- arxiv url: http://arxiv.org/abs/2101.10588v1
- Date: Tue, 26 Jan 2021 06:46:41 GMT
- Title: Generalization error of random features and kernel methods:
hypercontractivity and kernel matrix concentration
- Title(参考訳): ランダムな特徴とカーネル手法の一般化誤差:超収縮性とカーネルマトリックス濃度
- Authors: Song Mei, Theodor Misiakiewicz, Andrea Montanari
- Abstract要約: 特徴空間 $mathbb RN$ におけるリッジ回帰と併用したランダム特徴量法の利用について検討する。
- 参考スコア(独自算出の注目度): 19.78800773518545
- License: http://arxiv.org/licenses/nonexclusive-distrib/1.0/
- Abstract: Consider the classical supervised learning problem: we are given data
$(y_i,{\boldsymbol x}_i)$, $i\le n$, with $y_i$ a response and ${\boldsymbol
x}_i\in {\mathcal X}$ a covariates vector, and try to learn a model
$f:{\mathcal X}\to{\mathbb R}$ to predict future responses. Random features
methods map the covariates vector ${\boldsymbol x}_i$ to a point ${\boldsymbol
\phi}({\boldsymbol x}_i)$ in a higher dimensional space ${\mathbb R}^N$, via a
random featurization map ${\boldsymbol \phi}$. We study the use of random
features methods in conjunction with ridge regression in the feature space
${\mathbb R}^N$. This can be viewed as a finite-dimensional approximation of
kernel ridge regression (KRR), or as a stylized model for neural networks in
the so called lazy training regime.
We define a class of problems satisfying certain spectral conditions on the
underlying kernels, and a hypercontractivity assumption on the associated
eigenfunctions. These conditions are verified by classical high-dimensional
examples. Under these conditions, we prove a sharp characterization of the
error of random features ridge regression. In particular, we address two
fundamental questions: $(1)$~What is the generalization error of KRR? $(2)$~How
big $N$ should be for the random features approximation to achieve the same
error as KRR?
In this setting, we prove that KRR is well approximated by a projection onto
the top $\ell$ eigenfunctions of the kernel, where $\ell$ depends on the sample
size $n$. We show that the test error of random features ridge regression is
dominated by its approximation error and is larger than the error of KRR as
long as $N\le n^{1-\delta}$ for some $\delta>0$. We characterize this gap. For
$N\ge n^{1+\delta}$, random features achieve the same error as the
corresponding KRR, and further increasing $N$ does not lead to a significant
change in test error.
- Abstract(参考訳): y_i,{\boldsymbol x}_i)$, $i\le n$, with $y_i$ a response and ${\boldsymbol x}_i\in {\mathcal x}$ a covariates vector, and try to learn a model $f:{\mathcal x}\to{\mathbb r}$ to predict future response. と題された。
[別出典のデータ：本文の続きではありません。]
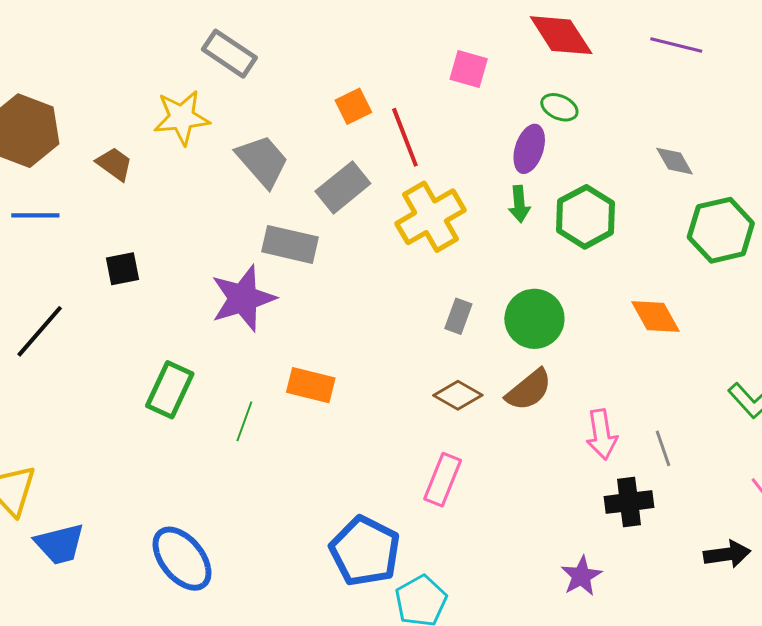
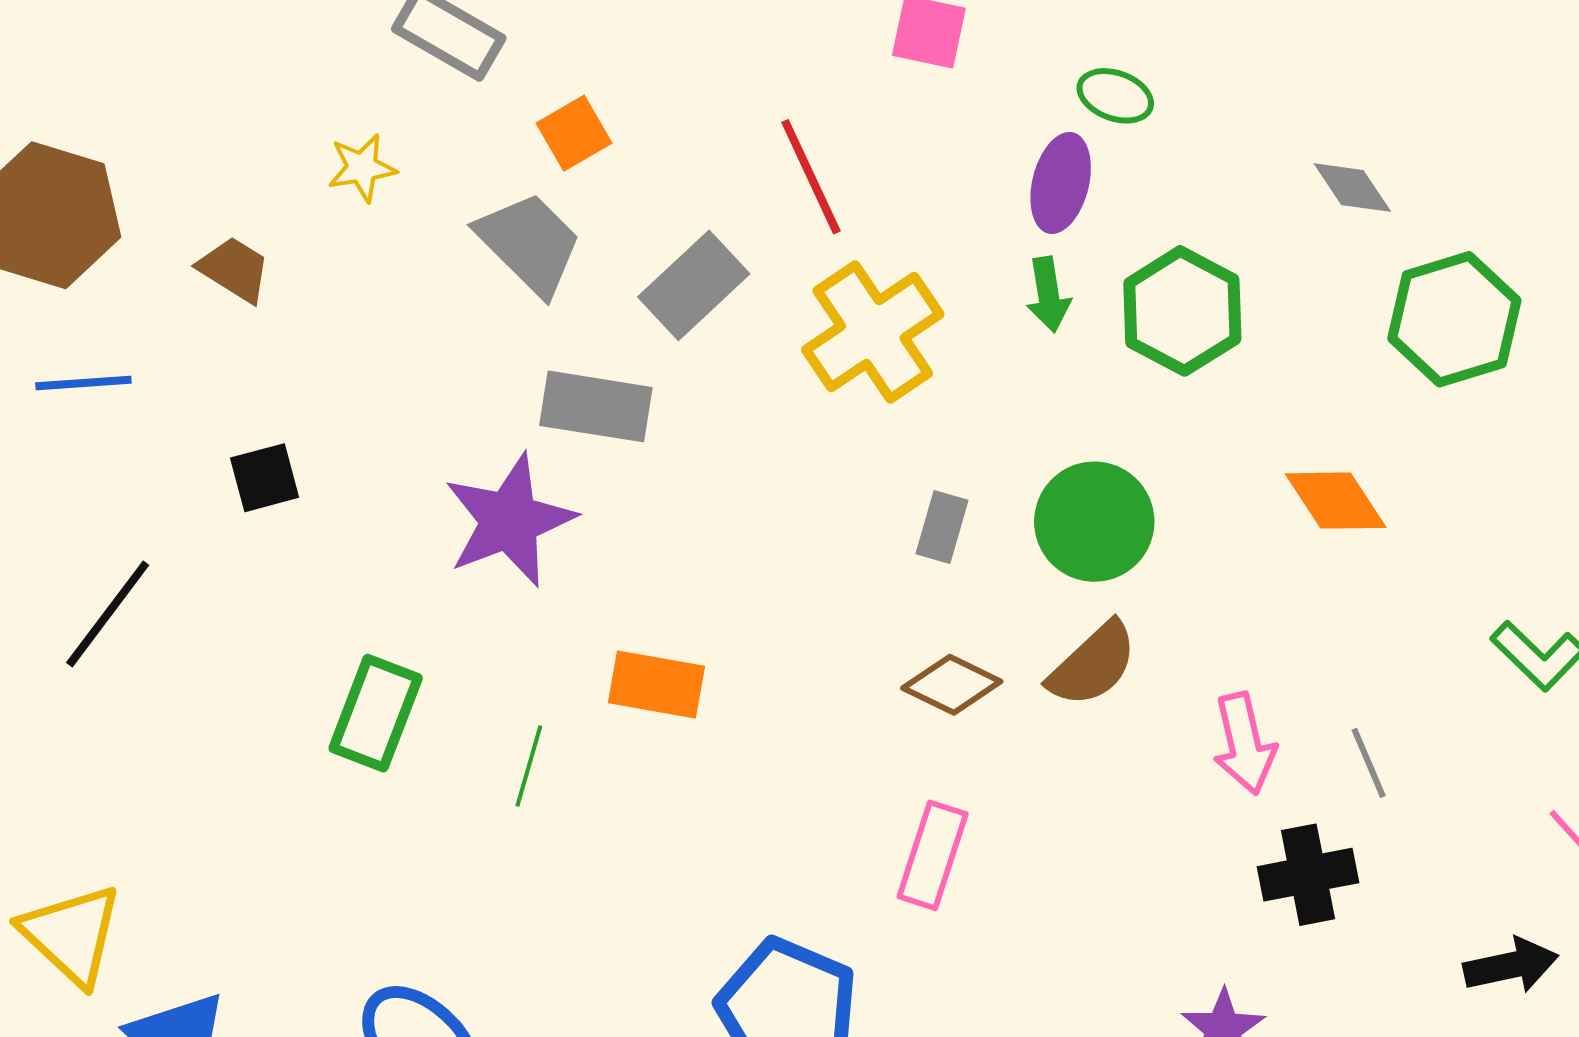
orange square: (353, 106) -> (574, 133), moved
yellow star: (182, 118) -> (362, 168), size x0.6

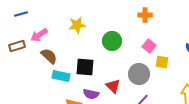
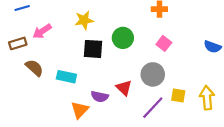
brown semicircle: (49, 56) -> (34, 68), moved
yellow square: (162, 62) -> (178, 95), moved
black square: (85, 67) -> (93, 49), moved

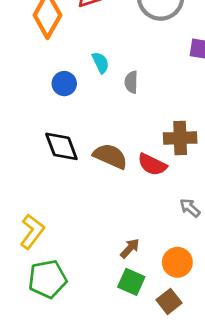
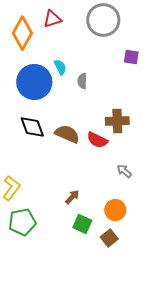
blue circle: (64, 84) -> (34, 82), size x2.0
brown arrow: (130, 248) -> (72, 197), moved

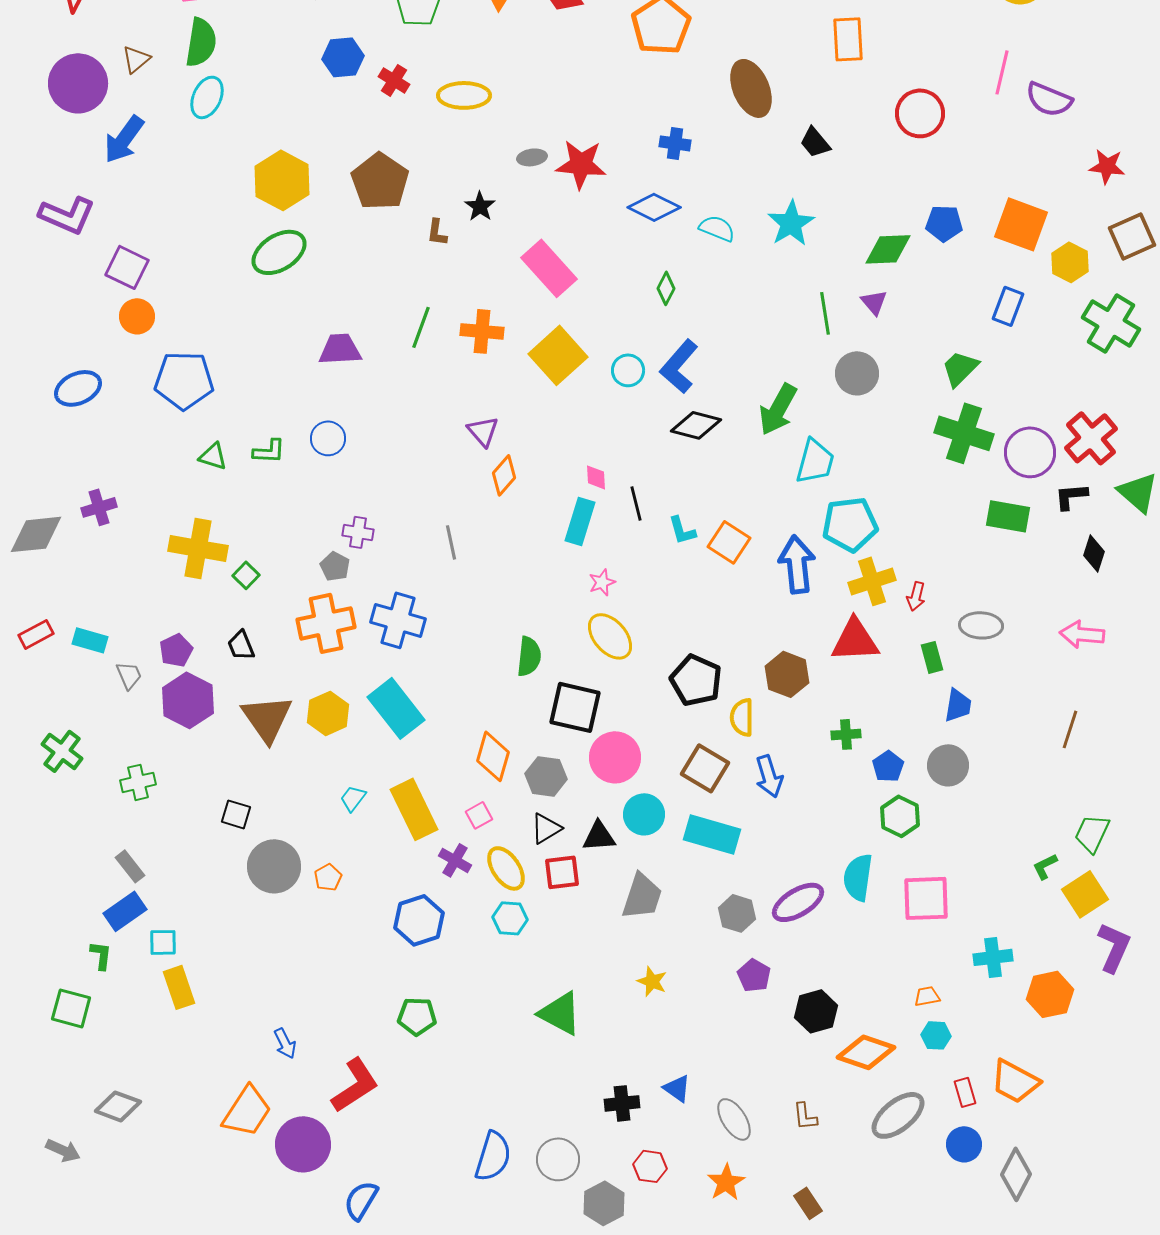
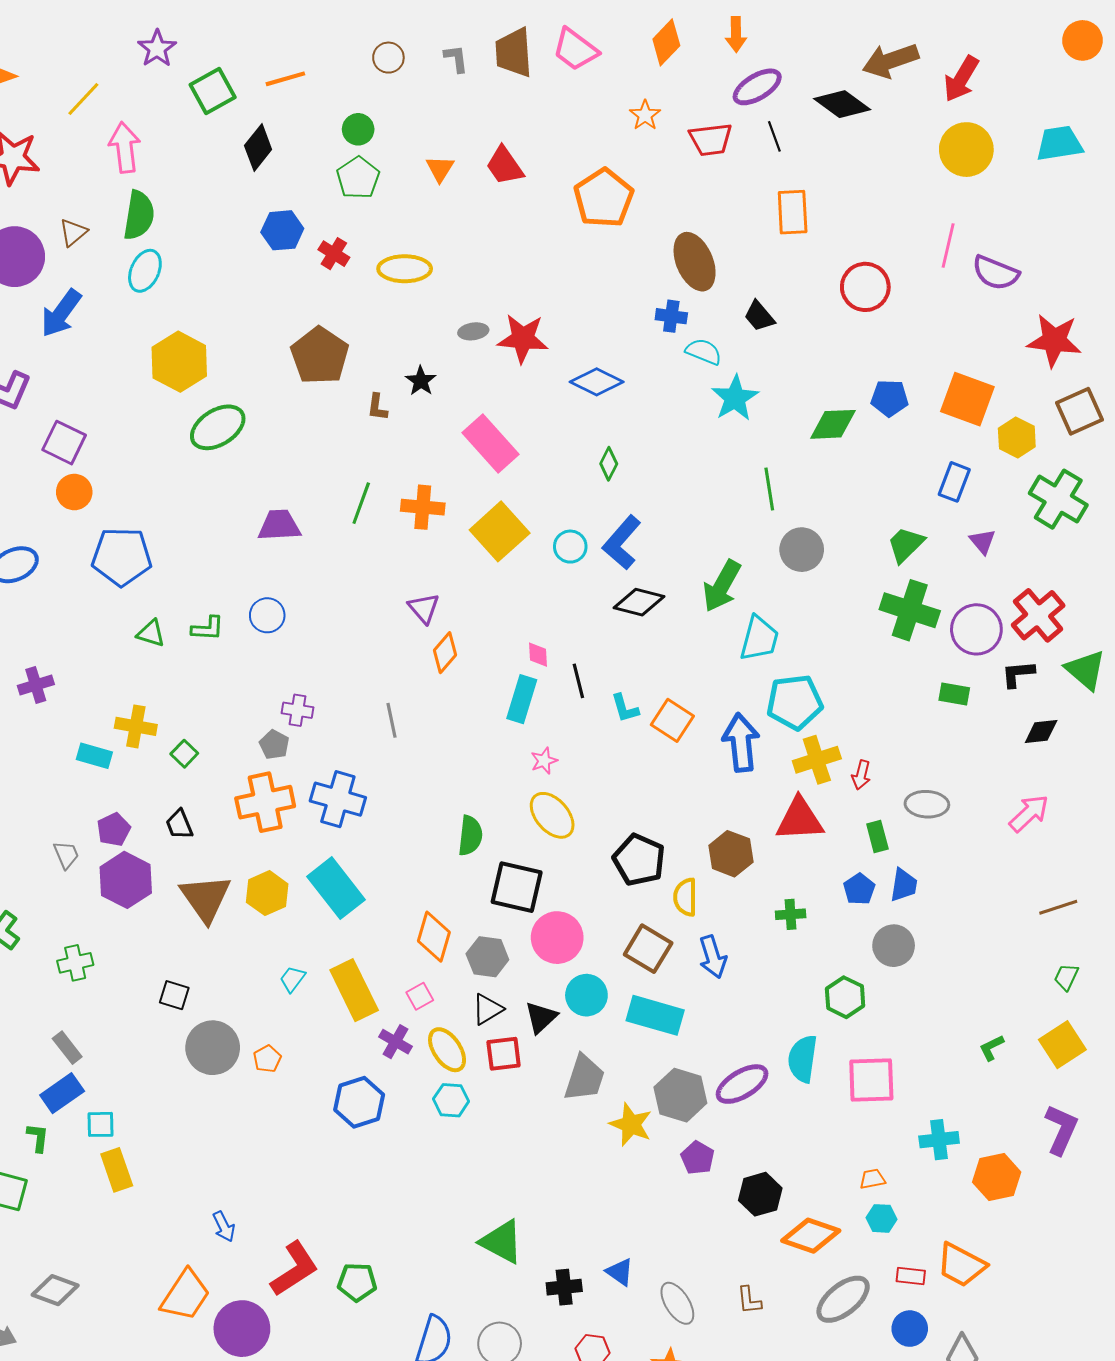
blue cross: (675, 143) -> (671, 316), moved
red star: (1107, 166) -> (1054, 340), size x1.5
yellow hexagon: (282, 180) -> (179, 362), moved
cyan semicircle: (717, 228) -> (704, 352), moved
purple triangle: (874, 302) -> (982, 542), moved
green rectangle: (1008, 516) -> (954, 694), size x0.7
yellow cross: (198, 548) -> (136, 726), size x0.7
black diamond: (1094, 553) -> (1041, 731), turned 66
pink arrow: (1082, 634) -> (1029, 813), turned 132
cyan rectangle: (90, 640) -> (94, 756), moved
brown line: (1070, 729) -> (1058, 907), moved, turned 54
blue pentagon: (888, 766) -> (859, 889), moved
green trapezoid: (1092, 833) -> (1066, 977), moved, size x0.7
black triangle: (599, 836) -> (541, 1017), turned -39
yellow square: (1085, 894) -> (1062, 1045), moved
gray hexagon: (737, 913) -> (680, 1095), size x1.4
yellow star: (652, 981) -> (631, 1124), moved, size x1.4
green triangle: (560, 1013) -> (502, 1242), moved
green pentagon: (417, 1016) -> (357, 1282), moved
red rectangle: (965, 1092) -> (911, 1276), turned -68

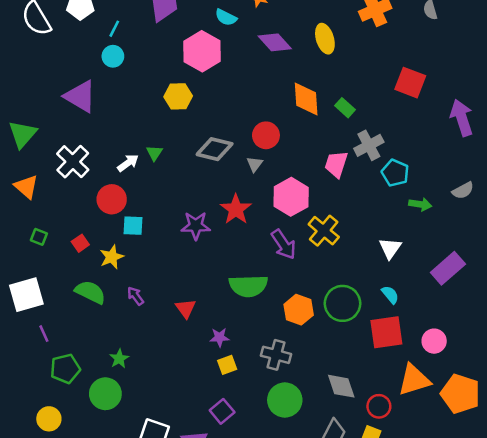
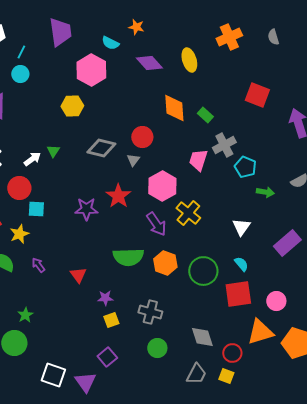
orange hexagon: (299, 310) -> (165, 263), moved
green circle: (285, 400) -> (157, 348), size x0.7

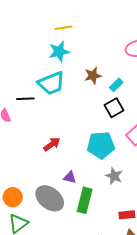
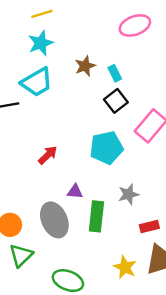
cyan rectangle: (116, 85) -> (115, 73), turned -64
gray star: (114, 176) -> (129, 194), moved, turned -30
gray ellipse: (50, 198) -> (54, 220), turned 36

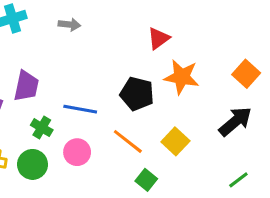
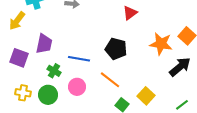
orange star: (182, 77) -> (161, 44), moved
yellow square: (175, 141) -> (146, 96), moved

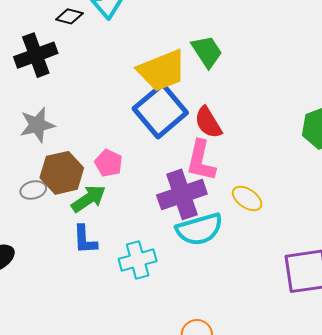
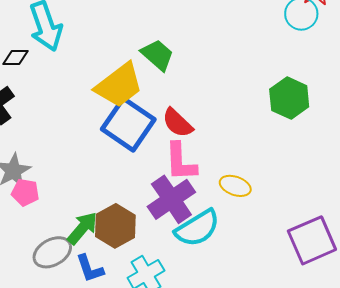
pink pentagon: (109, 163) -> (25, 192), moved
brown hexagon: (62, 173) -> (115, 226), moved
gray ellipse: (33, 190) -> (52, 252), moved, size x1.5

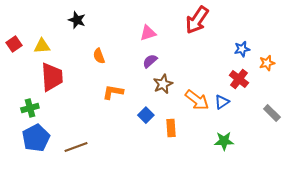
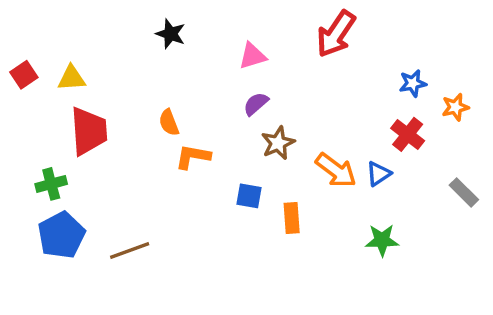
black star: (77, 20) -> (171, 34), moved
orange semicircle: (99, 56) -> (169, 123), moved
blue square: (146, 115) -> (249, 196), turned -35

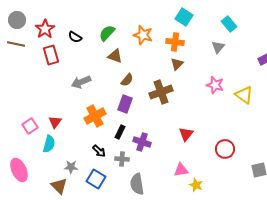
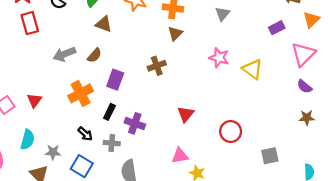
brown semicircle: (127, 80) -> (94, 55), moved
brown cross: (161, 92) -> (157, 66), size x0.7
cyan semicircle: (49, 144) -> (28, 140), moved

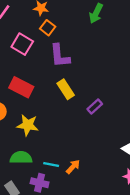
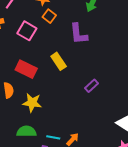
purple L-shape: (60, 56) -> (79, 34), moved
yellow rectangle: (66, 89) -> (59, 61), moved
ランダムの特徴は、共変ベクトル ${\boldsymbol x}_i$ を高次元空間 ${\mathbb R}^N$ 上の点 ${\boldsymbol \phi}({\boldsymbol x}_i)$ に写すことである。
本研究では,特徴空間 ${\mathbb r}^n$ におけるリッジ回帰を伴うランダム特徴法の利用について検討する。
この設定では、KRR がカーネルのトップ $\ell$ 固有関数への射影によってよく近似されることを証明し、$\ell$ はサンプルサイズ $n$ に依存する。
ランダムな特徴のリッジ回帰のテスト誤差は近似誤差によって支配され、ある $\delta>0$ に対して $N\le n^{1-\delta}$ であれば KRR の誤差よりも大きいことを示す。
N の n^{1+\delta}$ の場合、ランダムな特徴は対応する KRR と同じ誤差を達成し、さらに$N$ の増加はテストエラーに大きな変化をもたらすことはない。